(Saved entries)
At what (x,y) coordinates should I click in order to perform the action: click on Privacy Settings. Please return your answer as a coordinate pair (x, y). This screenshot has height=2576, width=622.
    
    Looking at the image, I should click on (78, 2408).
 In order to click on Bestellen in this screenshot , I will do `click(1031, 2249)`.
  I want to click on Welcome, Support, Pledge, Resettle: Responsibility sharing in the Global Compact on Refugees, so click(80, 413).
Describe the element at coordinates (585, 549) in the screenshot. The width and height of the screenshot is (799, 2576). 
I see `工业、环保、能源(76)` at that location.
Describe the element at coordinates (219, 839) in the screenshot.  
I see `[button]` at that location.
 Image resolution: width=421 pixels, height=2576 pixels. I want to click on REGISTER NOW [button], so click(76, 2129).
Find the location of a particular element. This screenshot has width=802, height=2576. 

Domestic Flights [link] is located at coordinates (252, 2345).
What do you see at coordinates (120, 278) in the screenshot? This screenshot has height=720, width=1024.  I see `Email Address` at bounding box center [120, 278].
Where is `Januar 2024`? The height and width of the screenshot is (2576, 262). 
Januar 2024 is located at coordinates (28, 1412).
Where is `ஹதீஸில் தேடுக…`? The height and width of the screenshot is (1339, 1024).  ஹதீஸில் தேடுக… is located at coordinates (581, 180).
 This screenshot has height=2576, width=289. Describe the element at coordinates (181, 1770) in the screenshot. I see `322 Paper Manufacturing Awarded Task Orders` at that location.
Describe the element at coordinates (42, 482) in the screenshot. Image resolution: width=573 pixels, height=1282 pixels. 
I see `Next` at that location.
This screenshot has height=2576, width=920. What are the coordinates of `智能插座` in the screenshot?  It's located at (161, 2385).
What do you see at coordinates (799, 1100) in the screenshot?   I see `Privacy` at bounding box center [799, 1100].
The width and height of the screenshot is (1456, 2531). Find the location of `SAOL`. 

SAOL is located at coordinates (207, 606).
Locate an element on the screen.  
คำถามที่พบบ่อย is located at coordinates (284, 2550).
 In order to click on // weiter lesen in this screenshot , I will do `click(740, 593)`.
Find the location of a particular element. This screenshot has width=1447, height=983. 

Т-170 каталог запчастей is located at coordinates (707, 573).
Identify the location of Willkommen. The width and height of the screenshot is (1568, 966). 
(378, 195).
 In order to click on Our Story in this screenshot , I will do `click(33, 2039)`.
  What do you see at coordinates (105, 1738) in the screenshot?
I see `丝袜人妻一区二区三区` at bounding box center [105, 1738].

§ **Assignment**: From the line containing "In order to click on //" down to the last line of the records, transcribe every line exactly and add nothing else.

§ **Finished exercise**:
 In order to click on // weiter lesen in this screenshot , I will do `click(740, 593)`.
Find the location of a particular element. This screenshot has width=1447, height=983. 

Т-170 каталог запчастей is located at coordinates (707, 573).
Identify the location of Willkommen. The width and height of the screenshot is (1568, 966). 
(378, 195).
 In order to click on Our Story in this screenshot , I will do `click(33, 2039)`.
  What do you see at coordinates (105, 1738) in the screenshot?
I see `丝袜人妻一区二区三区` at bounding box center [105, 1738].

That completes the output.